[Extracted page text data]
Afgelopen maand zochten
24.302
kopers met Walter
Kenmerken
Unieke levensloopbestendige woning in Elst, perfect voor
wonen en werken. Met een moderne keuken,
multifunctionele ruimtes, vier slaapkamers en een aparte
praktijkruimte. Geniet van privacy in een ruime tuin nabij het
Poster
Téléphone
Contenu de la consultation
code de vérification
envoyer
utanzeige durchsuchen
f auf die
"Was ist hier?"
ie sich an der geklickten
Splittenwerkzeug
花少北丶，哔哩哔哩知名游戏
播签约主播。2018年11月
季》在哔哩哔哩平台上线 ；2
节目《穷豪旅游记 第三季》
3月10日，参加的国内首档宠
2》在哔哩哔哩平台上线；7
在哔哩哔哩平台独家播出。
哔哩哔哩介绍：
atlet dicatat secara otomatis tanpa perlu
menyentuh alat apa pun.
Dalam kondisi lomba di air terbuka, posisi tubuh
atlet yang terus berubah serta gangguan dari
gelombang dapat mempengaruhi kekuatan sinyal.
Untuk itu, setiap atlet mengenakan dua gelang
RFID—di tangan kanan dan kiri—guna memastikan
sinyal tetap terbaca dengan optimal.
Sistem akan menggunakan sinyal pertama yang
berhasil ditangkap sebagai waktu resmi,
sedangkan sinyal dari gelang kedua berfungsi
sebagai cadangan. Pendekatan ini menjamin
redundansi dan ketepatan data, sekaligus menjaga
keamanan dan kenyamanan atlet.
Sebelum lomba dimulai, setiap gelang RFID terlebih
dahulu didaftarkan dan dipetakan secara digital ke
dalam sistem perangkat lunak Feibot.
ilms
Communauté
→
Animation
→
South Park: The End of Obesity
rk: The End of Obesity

* * *

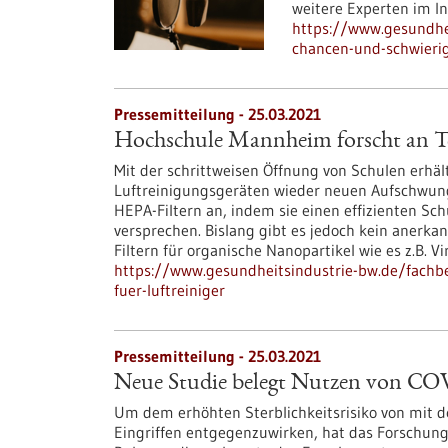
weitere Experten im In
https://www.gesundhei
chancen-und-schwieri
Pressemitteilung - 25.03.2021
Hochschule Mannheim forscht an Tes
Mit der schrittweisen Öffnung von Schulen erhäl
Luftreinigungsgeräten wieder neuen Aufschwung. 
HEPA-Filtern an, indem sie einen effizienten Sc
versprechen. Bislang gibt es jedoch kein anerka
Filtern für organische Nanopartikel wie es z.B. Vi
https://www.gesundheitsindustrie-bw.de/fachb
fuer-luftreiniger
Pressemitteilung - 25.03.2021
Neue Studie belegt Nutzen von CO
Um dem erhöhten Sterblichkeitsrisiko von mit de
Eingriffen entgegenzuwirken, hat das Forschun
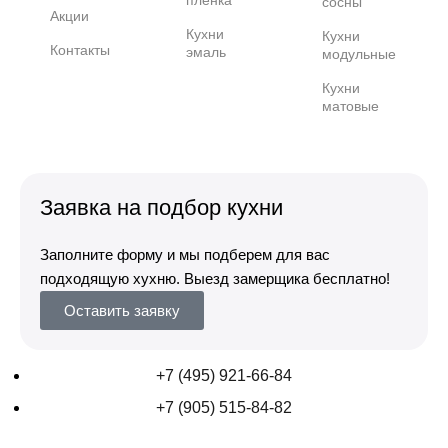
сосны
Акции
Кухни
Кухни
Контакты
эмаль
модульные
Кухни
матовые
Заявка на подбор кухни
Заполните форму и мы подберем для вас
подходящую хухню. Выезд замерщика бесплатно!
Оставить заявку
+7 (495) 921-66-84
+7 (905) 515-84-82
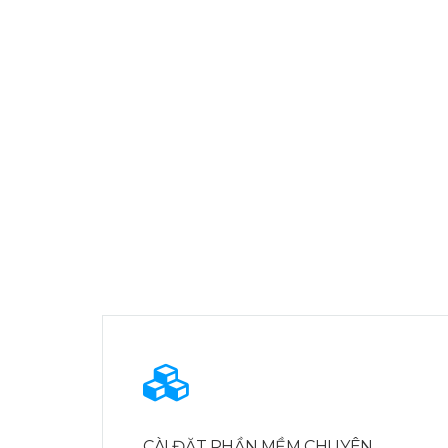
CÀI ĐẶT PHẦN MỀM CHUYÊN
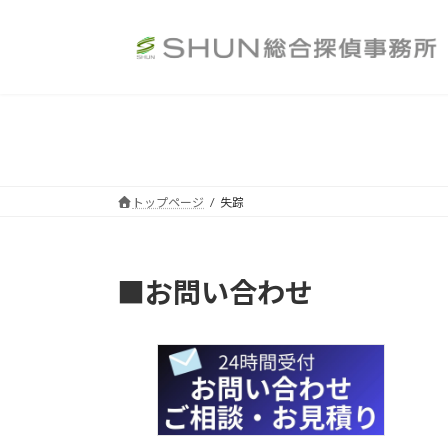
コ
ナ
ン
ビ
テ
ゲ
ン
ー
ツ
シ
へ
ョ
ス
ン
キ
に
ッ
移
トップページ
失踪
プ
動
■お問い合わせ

◆ TASK
Among the records above, a stretch begins at the line containing "Contenu de la consultation" and ends at the line containing "menyentuh alat apa pun.". Restate that stretch word for word, and nothing else.

◆ COMPLETED EXERCISE
Contenu de la consultation
code de vérification
envoyer
utanzeige durchsuchen
f auf die
"Was ist hier?"
ie sich an der geklickten
Splittenwerkzeug
花少北丶，哔哩哔哩知名游戏
播签约主播。2018年11月
季》在哔哩哔哩平台上线 ；2
节目《穷豪旅游记 第三季》
3月10日，参加的国内首档宠
2》在哔哩哔哩平台上线；7
在哔哩哔哩平台独家播出。
哔哩哔哩介绍：
atlet dicatat secara otomatis tanpa perlu
menyentuh alat apa pun.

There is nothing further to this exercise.